Understanding metal and proton toxicity under field conditions requires consideration of the complex nature of chemicals in mixtures. Here, we demonstrate a novel method that relates streamwater concentrations of cationic metallic species and protons to a field ecological index of biodiversity. The model WHAM-F_TOX postulates that cation binding sites of aquatic macroinvertebrates can be represented by the functional groups of natural organic matter (humic acid), as described by the Windermere Humic Aqueous Model (WHAM6), and supporting field evidence is presented. We define a toxicity function (F_TOX) by summing the products: (amount of invertebrate-bound cation) × (cation-specific toxicity coefficient, α_i). Species richness data for Ephemeroptera, Plecoptera and Trichoptera (EPT), are then described with a lower threshold of F_TOX, below which all organisms are present and toxic effects are absent, and an upper threshold above which organisms are absent. Between the thresholds the number of species declines linearly with F_TOX. We parameterised the model with chemistry and EPT data for low-order streamwaters affected by acid deposition and/or abandoned mines, representing a total of 412 sites across three continents. The fitting made use of quantile regression, to take into account reduced species richness caused by (unknown) factors other than cation toxicity. Parameters were derived for the four most common or abundant cations, with values of α_i following the sequence (increasing toxicity) H⁺ < Al < Zn < Cu. For waters affected mainly by H⁺ and Al, F_TOX shows a steady decline with increasing pH, crossing the lower threshold near to pH 7. Competition effects among cations mean that toxicity due to Cu and Zn is rare at lower pH values, and occurs mostly between pH 6 and 8.

Introduction

Assessment of the toxic effects of metals and protons in the environment would benefit from an ability to deal with mixtures. Despite this, recent treatises on metals contamination of aquatic systems give scant treatment to the topic of mixture toxicity (Adams and Chapman, 2007, Luoma and Rainbow, 2008). To interpret the results of laboratory single-metal toxicity studies, the concept of multi-substance Potentially Affected Fractions has been developed, in which results from experiments with single toxicants are used to describe mixtures, assuming either concentration or response additivity (De Zwart and Posthuma, 2005, De Zwart et al., 2006). The Biotic Ligand Model has been applied in a meta-analysis study of metal mixtures, by assessing competition for binding at the biotic ligand between toxic metals (Zn, Cu, Cd), calcium and other major cations (Kamo and Nagai, 2008). A ‘saturation’ model, where toxicity is assumed to be a function of the amount of metal bound to a specific binding site on the organism, has also been tested for mixtures (e.g. Borgmann et al., 2004, Norwood et al., 2007). Expanding these approaches to create predictive models for the full range of conditions, mixtures and organisms in environmental systems would be a formidable task as a large quantity of new data would be required. A pragmatic means of combining single-metal Environmental Quality Standards (EQS) for the field assessment of mixtures is through the use of Cumulative Criterion Units (Clements et al., 2008), calculated as the sum of the ratios of the concentration of each metal to its individual EQS. However, this only predicts an acceptable limit, not a concentration–response relationship, and as applied to date does not take account of chemical speciation and bioavailability.

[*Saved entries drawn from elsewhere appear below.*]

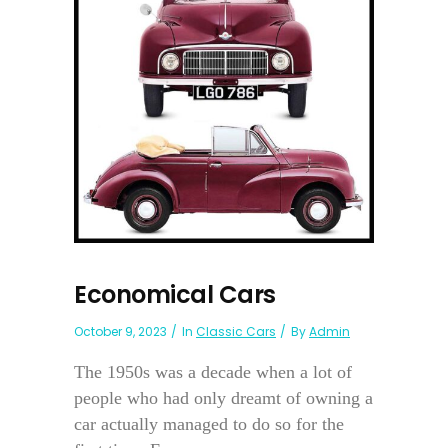
Economical Cars
October 9, 2023
In
Classic Cars
By
Admin
The 1950s was a decade when a lot of
people who had only dreamt of owning a
car actually managed to do so for the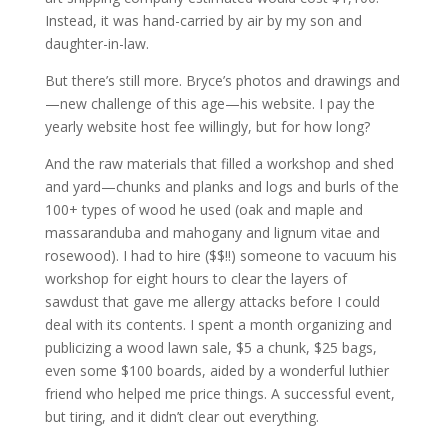
Instead, it was hand-carried by air by my son and
daughter-in-law.
But there’s still more. Bryce’s photos and drawings and
—new challenge of this age—his website. I pay the
yearly website host fee willingly, but for how long?
And the raw materials that filled a workshop and shed
and yard—chunks and planks and logs and burls of the
100+ types of wood he used (oak and maple and
massaranduba and mahogany and lignum vitae and
rosewood). I had to hire ($$!!) someone to vacuum his
workshop for eight hours to clear the layers of
sawdust that gave me allergy attacks before I could
deal with its contents. I spent a month organizing and
publicizing a wood lawn sale, $5 a chunk, $25 bags,
even some $100 boards, aided by a wonderful luthier
friend who helped me price things. A successful event,
but tiring, and it didn’t clear out everything.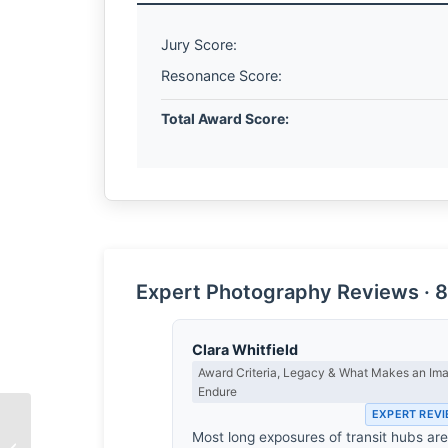
Jury Score:
Resonance Score:
Total Award Score:
Expert Photography Reviews · 8
Clara Whitfield
Award Criteria, Legacy & What Makes an Im
Endure
EXPERT REV
Most long exposures of transit hubs ar
The Scent of the Past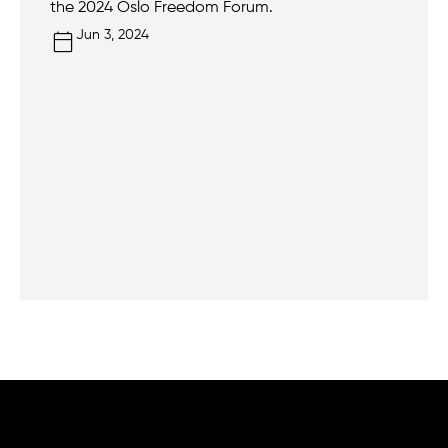
the 2024 Oslo Freedom Forum.
Jun 3, 2024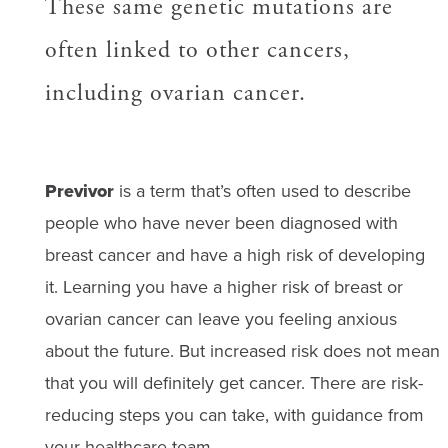
These same genetic mutations are
often linked to other cancers,
including ovarian cancer.
Previvor
is a term that’s often used to describe
people who have never been diagnosed with
breast cancer and have a high risk of developing
it. Learning you have a higher risk of breast or
ovarian cancer can leave you feeling anxious
about the future. But increased risk does not mean
that you will definitely get cancer. There are risk-
reducing steps you can take, with guidance from
your healthcare team.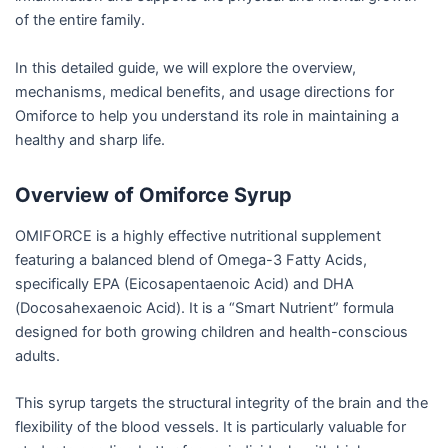
of the entire family.
In this detailed guide, we will explore the overview,
mechanisms, medical benefits, and usage directions for
Omiforce to help you understand its role in maintaining a
healthy and sharp life.
Overview of Omiforce Syrup
OMIFORCE is a highly effective nutritional supplement
featuring a balanced blend of Omega-3 Fatty Acids,
specifically EPA (Eicosapentaenoic Acid) and DHA
(Docosahexaenoic Acid). It is a “Smart Nutrient” formula
designed for both growing children and health-conscious
adults.
This syrup targets the structural integrity of the brain and the
flexibility of the blood vessels. It is particularly valuable for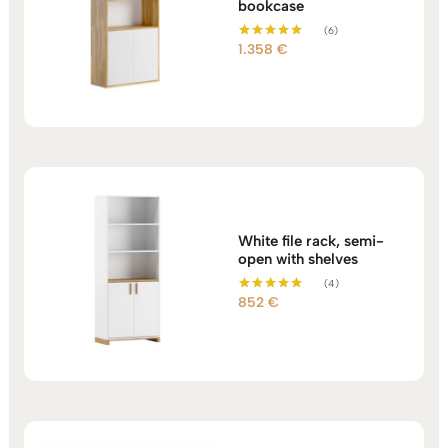
bookcase
(6)
1.358
€
Rated
5.00
out of 5
White file rack, semi-
open with shelves
(4)
852
€
Rated
5.00
out of 5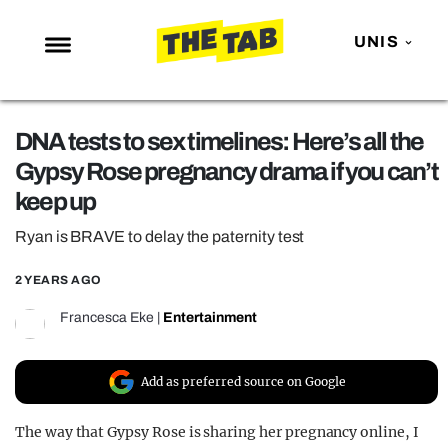
UNIS
NEWS
DNA tests to sex timelines: Here’s all the
ENTERTAINMENT
Gypsy Rose pregnancy drama if you can’t
MAFS
keep up
LOVE ISLAND
Ryan is BRAVE to delay the paternity test
NETFLIX
2 YEARS AGO
TRENDS
Francesca Eke
|
Entertainment
GAMING
POLITICS
Add as preferred source on Google
OPINION
The way that Gypsy Rose is sharing her pregnancy online, I
GUIDES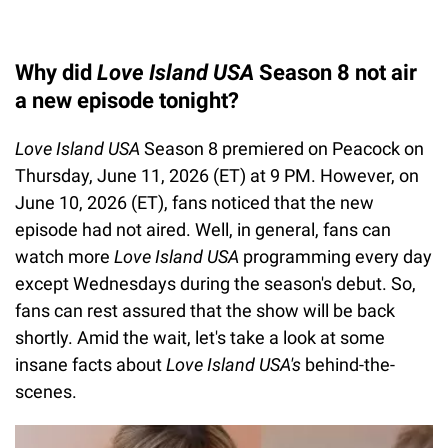
Why did
Love Island USA
Season 8 not air
a new episode tonight?
Love Island USA
Season 8 premiered on Peacock on
Thursday, June 11, 2026 (ET) at 9 PM. However, on
June 10, 2026 (ET), fans noticed that the new
episode had not aired. Well, in general, fans can
watch more
Love Island USA
programming every day
except Wednesdays during the season's debut. So,
fans can rest assured that the show will be back
shortly. Amid the wait, let's take a look at some
insane facts about
Love Island USA's
behind-the-
scenes.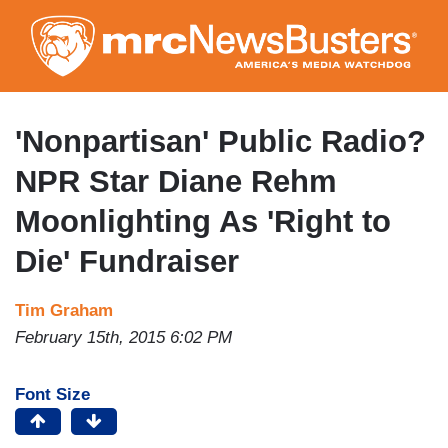
Skip
to
main
content
'Nonpartisan' Public Radio?
NPR Star Diane Rehm
Moonlighting As 'Right to
Die' Fundraiser
Tim Graham
February 15th, 2015 6:02 PM
Font Size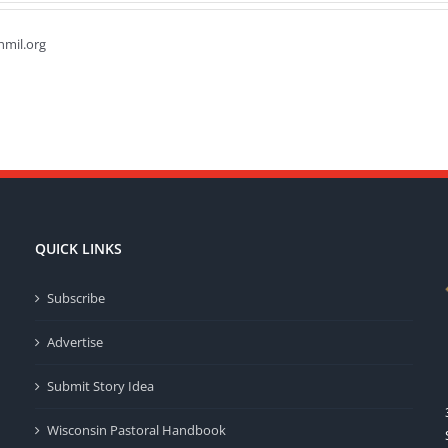
hmil.org
QUICK LINKS
Subscribe
Advertise
Submit Story Idea
Wisconsin Pastoral Handbook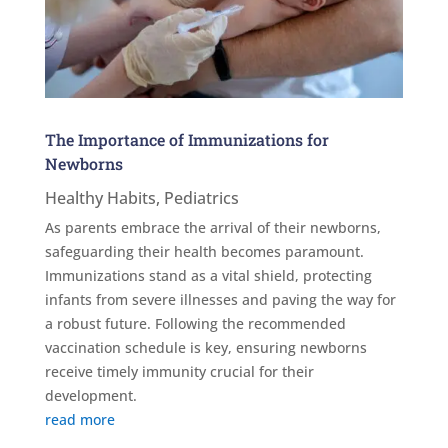
The Importance of Immunizations for
Newborns
Healthy Habits
,
Pediatrics
As parents embrace the arrival of their newborns,
safeguarding their health becomes paramount.
Immunizations stand as a vital shield, protecting
infants from severe illnesses and paving the way for
a robust future. Following the recommended
vaccination schedule is key, ensuring newborns
receive timely immunity crucial for their
development.
read more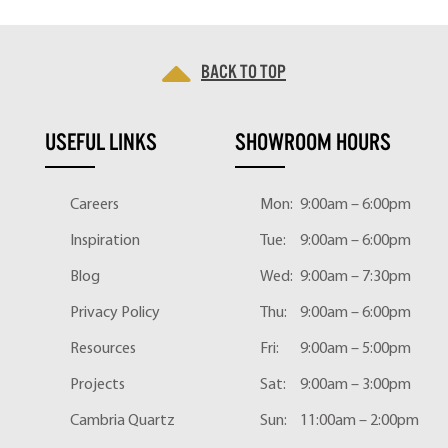
Back to top
USEFUL LINKS
SHOWROOM HOURS
Careers
Mon:
9:00am – 6:00pm
Inspiration
Tue:
9:00am – 6:00pm
Blog
Wed:
9:00am – 7:30pm
Privacy Policy
Thu:
9:00am – 6:00pm
Resources
Fri:
9:00am – 5:00pm
Projects
Sat:
9:00am – 3:00pm
Cambria Quartz
Sun:
11:00am – 2:00pm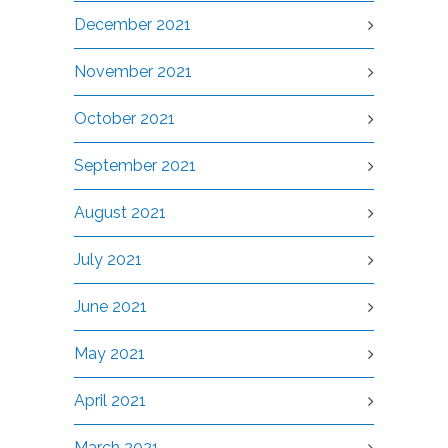
December 2021
November 2021
October 2021
September 2021
August 2021
July 2021
June 2021
May 2021
April 2021
March 2021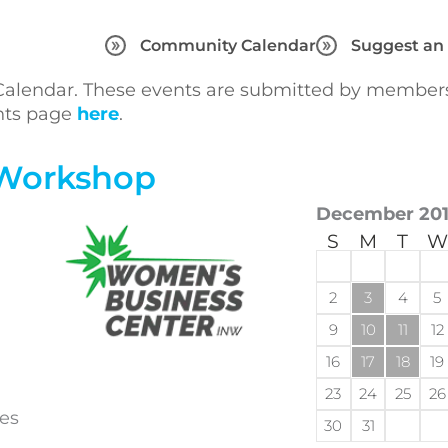
Community Calendar
Suggest an
lendar. These events are submitted by members 
ents page
here
.
 Workshop
December 20
S
M
T
W
2
3
4
5
9
10
11
12
16
17
18
19
23
24
25
26
pes
30
31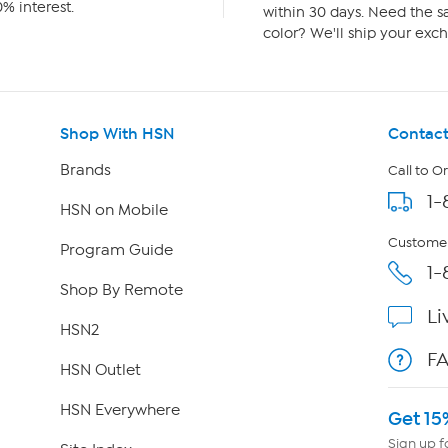
% interest.
within 30 days. Need the sa
color? We'll ship your exch
Shop With HSN
Contact
Brands
Call to O
1-
HSN on Mobile
Customer
Program Guide
1-
Shop By Remote
Li
HSN2
F
HSN Outlet
HSN Everywhere
Get 15
Sign up f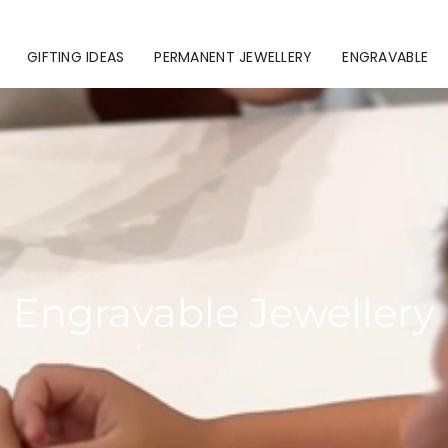
GIFTING IDEAS
PERMANENT JEWELLERY
ENGRAVABLE
Engravable Jewellery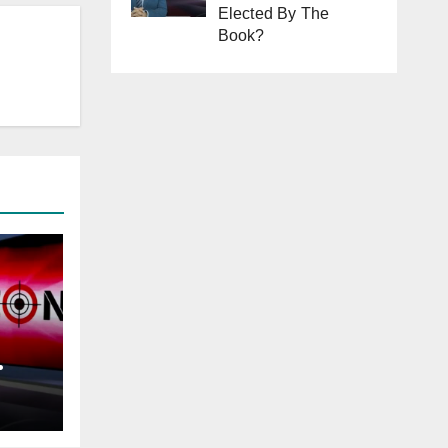
Elected By The
Book?
tan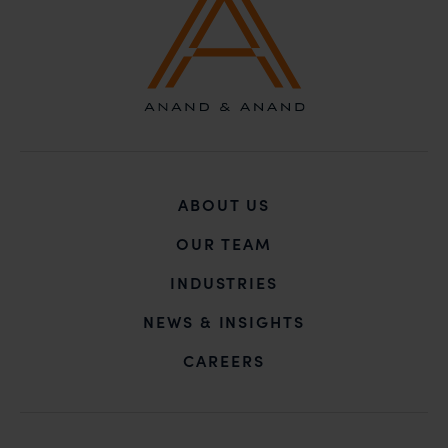
ABOUT US
OUR TEAM
INDUSTRIES
NEWS & INSIGHTS
CAREERS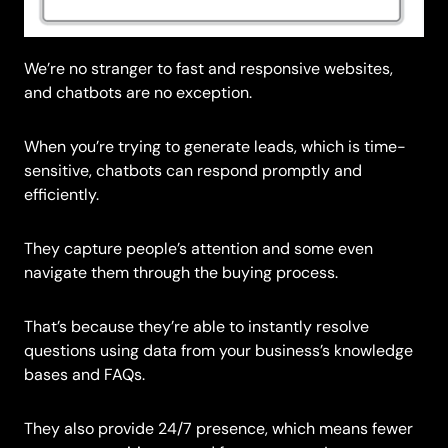
We’re no stranger to fast and responsive websites,
and chatbots are no exception.
When you’re trying to generate leads, which is time-
sensitive, chatbots can respond promptly and
efficiently.
They capture people’s attention and some even
navigate them through the buying process.
That’s because they’re able to instantly resolve
questions using data from your business’s knowledge
bases and FAQs.
They also provide 24/7 presence, which means fewer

A second issue in toxicity assessment is the need to demonstrate that estimates based on laboratory data apply in the field (Luoma and Rainbow, 2008). While this has been researched quite extensively for protons and aluminium in relation to acidification (Gensemer and Playle, 1999), results for “heavy metals” are sparse. This is clearly important to establish the credibility of EQS, to develop remediation measures, and more generally to understand the relationship between exposure, toxicity and ecological damage.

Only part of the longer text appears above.